··· EXERCISE MATERIALS ···
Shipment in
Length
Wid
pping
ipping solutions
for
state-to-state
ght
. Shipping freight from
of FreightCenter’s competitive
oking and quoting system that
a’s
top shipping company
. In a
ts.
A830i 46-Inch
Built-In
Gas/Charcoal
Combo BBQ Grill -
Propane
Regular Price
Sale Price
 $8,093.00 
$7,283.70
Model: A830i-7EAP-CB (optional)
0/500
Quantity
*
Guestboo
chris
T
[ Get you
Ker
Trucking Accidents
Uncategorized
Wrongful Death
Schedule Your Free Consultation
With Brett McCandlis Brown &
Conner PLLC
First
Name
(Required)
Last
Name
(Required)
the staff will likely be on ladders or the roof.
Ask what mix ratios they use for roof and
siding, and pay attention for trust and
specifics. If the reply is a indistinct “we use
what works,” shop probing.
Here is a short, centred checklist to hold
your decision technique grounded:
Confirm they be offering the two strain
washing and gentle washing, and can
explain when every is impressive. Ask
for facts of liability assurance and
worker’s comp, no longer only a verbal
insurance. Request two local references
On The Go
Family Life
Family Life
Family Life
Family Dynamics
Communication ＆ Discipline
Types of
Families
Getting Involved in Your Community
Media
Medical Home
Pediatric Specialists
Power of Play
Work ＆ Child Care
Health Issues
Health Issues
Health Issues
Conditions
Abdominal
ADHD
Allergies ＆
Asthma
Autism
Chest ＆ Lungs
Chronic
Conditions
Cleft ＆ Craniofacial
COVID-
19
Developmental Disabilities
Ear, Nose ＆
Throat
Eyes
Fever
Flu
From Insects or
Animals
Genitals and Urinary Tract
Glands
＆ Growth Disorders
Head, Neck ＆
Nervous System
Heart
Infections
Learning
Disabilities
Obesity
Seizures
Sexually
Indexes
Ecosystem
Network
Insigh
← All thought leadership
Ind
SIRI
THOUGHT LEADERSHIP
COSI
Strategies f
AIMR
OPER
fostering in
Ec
···
**TASK OBJECTIVE:**
Every entry must be duplicated exactly as it was written.

**ANSWER BOX:**
Shipment in
Length
Wid
pping
ipping solutions
for
state-to-state
ght
. Shipping freight from
of FreightCenter’s competitive
oking and quoting system that
a’s
top shipping company
. In a
ts.
A830i 46-Inch
Built-In
Gas/Charcoal
Combo BBQ Grill -
Propane
Regular Price
Sale Price
 $8,093.00 
$7,283.70
Model: A830i-7EAP-CB (optional)
0/500
Quantity
*
Guestboo
chris
T
[ Get you
Ker
Trucking Accidents
Uncategorized
Wrongful Death
Schedule Your Free Consultation
With Brett McCandlis Brown &
Conner PLLC
First
Name
(Required)
Last
Name
(Required)
the staff will likely be on ladders or the roof.
Ask what mix ratios they use for roof and
siding, and pay attention for trust and
specifics. If the reply is a indistinct “we use
what works,” shop probing.
Here is a short, centred checklist to hold
your decision technique grounded:
Confirm they be offering the two strain
washing and gentle washing, and can
explain when every is impressive. Ask
for facts of liability assurance and
worker’s comp, no longer only a verbal
insurance. Request two local references
On The Go
Family Life
Family Life
Family Life
Family Dynamics
Communication ＆ Discipline
Types of
Families
Getting Involved in Your Community
Media
Medical Home
Pediatric Specialists
Power of Play
Work ＆ Child Care
Health Issues
Health Issues
Health Issues
Conditions
Abdominal
ADHD
Allergies ＆
Asthma
Autism
Chest ＆ Lungs
Chronic
Conditions
Cleft ＆ Craniofacial
COVID-
19
Developmental Disabilities
Ear, Nose ＆
Throat
Eyes
Fever
Flu
From Insects or
Animals
Genitals and Urinary Tract
Glands
＆ Growth Disorders
Head, Neck ＆
Nervous System
Heart
Infections
Learning
Disabilities
Obesity
Seizures
Sexually
Indexes
Ecosystem
Network
Insigh
← All thought leadership
Ind
SIRI
THOUGHT LEADERSHIP
COSI
Strategies f
AIMR
OPER
fostering in
Ec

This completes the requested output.